Work to be completed: Copy out each entry below verbatim, skipping the images.

Data to use:
:::
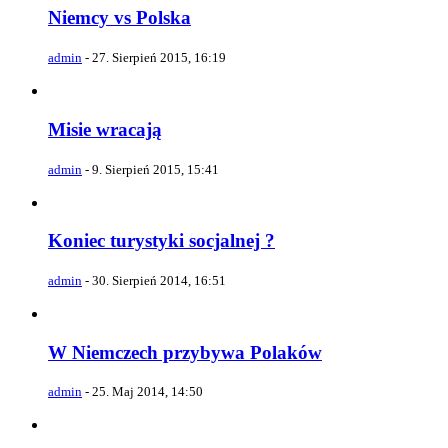
Niemcy vs Polska
admin
-
27. Sierpień 2015, 16:19
Misie wracają
admin
-
9. Sierpień 2015, 15:41
Koniec turystyki socjalnej ?
admin
-
30. Sierpień 2014, 16:51
W Niemczech przybywa Polaków
admin
-
25. Maj 2014, 14:50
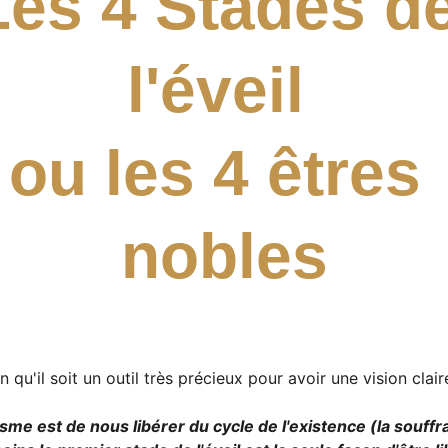
Les 4 Stades de
l'éveil 
ou les 4 êtres 
nobles
u'il soit un outil très précieux pour avoir une vision clair
sme est de nous libérer du cycle de l'existence (la souffr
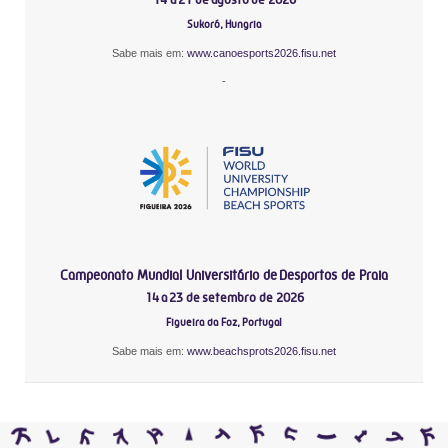
Sukoró, Hungria
Sabe mais em:
www.canoesports2026.fisu.net
-
Campeonato Mundial Universitário de Desportos de Praia
14 a 23 de setembro de 2026
Figueira da Foz, Portugal
Sabe mais em:
www.beachsprots2026.fisu.net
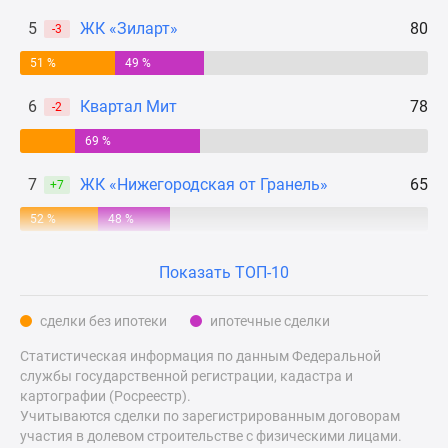
Дзен
5
ЖК «Зиларт»
80
-3
Машино-
51 %
49 %
места
Апартаменты
6
Квартал Мит
78
-2
#траншевая
ипотека
69 %
#рассрочка
7
ЖК «Нижегородская от Гранель»
65
+7
ИТ-
ипотека
52 %
48 %
Квартиры
со
Показать ТОП-10
скидками
до
сделки без ипотеки
ипотечные сделки
41%
Статистическая информация по данным Федеральной
Видео
службы государственной регистрации, кадастра и
360°
картографии (Росреестр).
новостроек
Учитываются сделки по зарегистрированным договорам
Субсидированная
участия в долевом строительстве с физическими лицами.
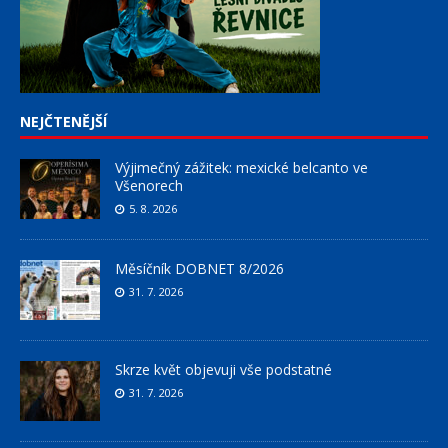
NEJČTENĚJŠÍ
Výjimečný zážitek: mexické belcanto ve
Všenorech
5. 8. 2026
Měsíčník DOBNET 8/2026
31. 7. 2026
Skrze květ objevuji vše podstatné
31. 7. 2026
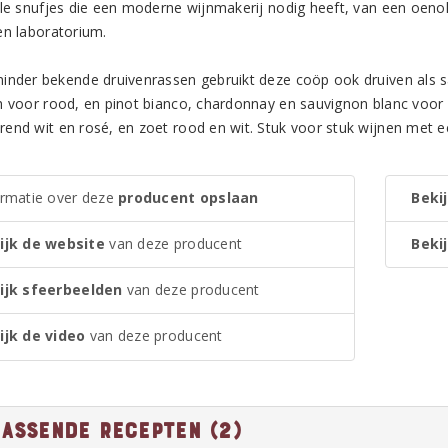
lle snufjes die een moderne wijnmakerij nodig heeft, van een oeno
en laboratorium.
inder bekende druivenrassen gebruikt deze coöp ook druiven als s
h voor rood, en pinot bianco, chardonnay en sauvignon blanc voor w
end wit en rosé, en zoet rood en wit. Stuk voor stuk wijnen met e
ormatie over deze
producent opslaan
Bekij
ijk de website
van deze producent
Bekij
ijk sfeerbeelden
van deze producent
ijk de video
van deze producent
passende recepten (2)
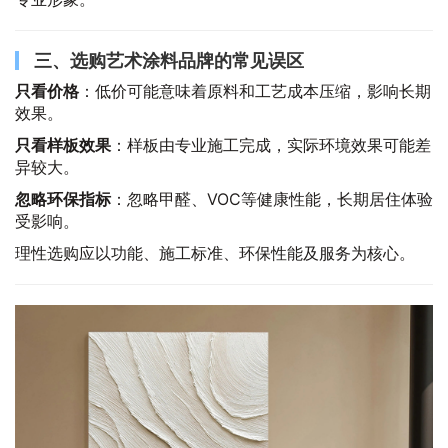
三、选购艺术涂料品牌的常见误区
只看价格
：低价可能意味着原料和工艺成本压缩，影响长期
效果。
只看样板效果
：样板由专业施工完成，实际环境效果可能差
异较大。
忽略环保指标
：忽略甲醛、VOC等健康性能，长期居住体验
受影响。
理性选购应以功能、施工标准、环保性能及服务为核心。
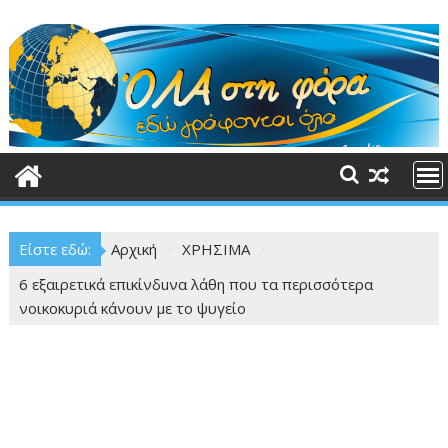
Περάστε
στο
περιεχόμενο
Είστε εδώ:
Αρχική
ΧΡΗΣΙΜΑ
6 εξαιρετικά επικίνδuνα λάθη που τα περισσότερα
νοικοκυριά κάνουν με το ψυγείο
:::
Response for this exercise:
Niemcy vs Polska
admin
-
27. Sierpień 2015, 16:19
Misie wracają
admin
-
9. Sierpień 2015, 15:41
Koniec turystyki socjalnej ?
admin
-
30. Sierpień 2014, 16:51
W Niemczech przybywa Polaków
admin
-
25. Maj 2014, 14:50
Les 4 Stades de
l'éveil 
ou les 4 êtres 
nobles
u'il soit un outil très précieux pour avoir une vision clair
sme est de nous libérer du cycle de l'existence (la souffr
Sukoró, Hungria
Sabe mais em:
www.canoesports2026.fisu.net
-
Campeonato Mundial Universitário de Desportos de Praia
14 a 23 de setembro de 2026
Figueira da Foz, Portugal
Sabe mais em:
www.beachsprots2026.fisu.net
Дзен
5
ЖК «Зиларт»
80
-3
Машино-
51 %
49 %
места
Апартаменты
6
Квартал Мит
78
-2
#траншевая
ипотека
69 %
#рассрочка
7
ЖК «Нижегородская от Гранель»
65
+7
ИТ-
ипотека
52 %
48 %
Квартиры
со
Показать ТОП-10
скидками
до
сделки без ипотеки
ипотечные сделки
41%
Статистическая информация по данным Федеральной
Видео
службы государственной регистрации, кадастра и
360°
картографии (Росреестр).
новостроек
Учитываются сделки по зарегистрированным договорам
Субсидированная
участия в долевом строительстве с физическими лицами.
NEJČTENĚJŠÍ
Výjimečný zážitek: mexické belcanto ve
Všenorech
5. 8. 2026
Měsíčník DOBNET 8/2026
31. 7. 2026
Skrze květ objevuji vše podstatné
31. 7. 2026
lle snufjes die een moderne wijnmakerij nodig heeft, van een oeno
en laboratorium.
inder bekende druivenrassen gebruikt deze coöp ook druiven als s
h voor rood, en pinot bianco, chardonnay en sauvignon blanc voor w
end wit en rosé, en zoet rood en wit. Stuk voor stuk wijnen met e
ormatie over deze
producent opslaan
Bekij
ijk de website
van deze producent
Bekij
ijk sfeerbeelden
van deze producent
ijk de video
van deze producent
passende recepten (2)
三、选购艺术涂料品牌的常见误区
只看价格
：低价可能意味着原料和工艺成本压缩，影响长期
效果。
只看样板效果
：样板由专业施工完成，实际环境效果可能差
异较大。
忽略环保指标
：忽略甲醛、VOC等健康性能，长期居住体验
受影响。
理性选购应以功能、施工标准、环保性能及服务为核心。
Περάστε
στο
περιεχόμενο
Είστε εδώ:
Αρχική
ΧΡΗΣΙΜΑ
6 εξαιρετικά επικίνδuνα λάθη που τα περισσότερα
νοικοκυριά κάνουν με το ψυγείο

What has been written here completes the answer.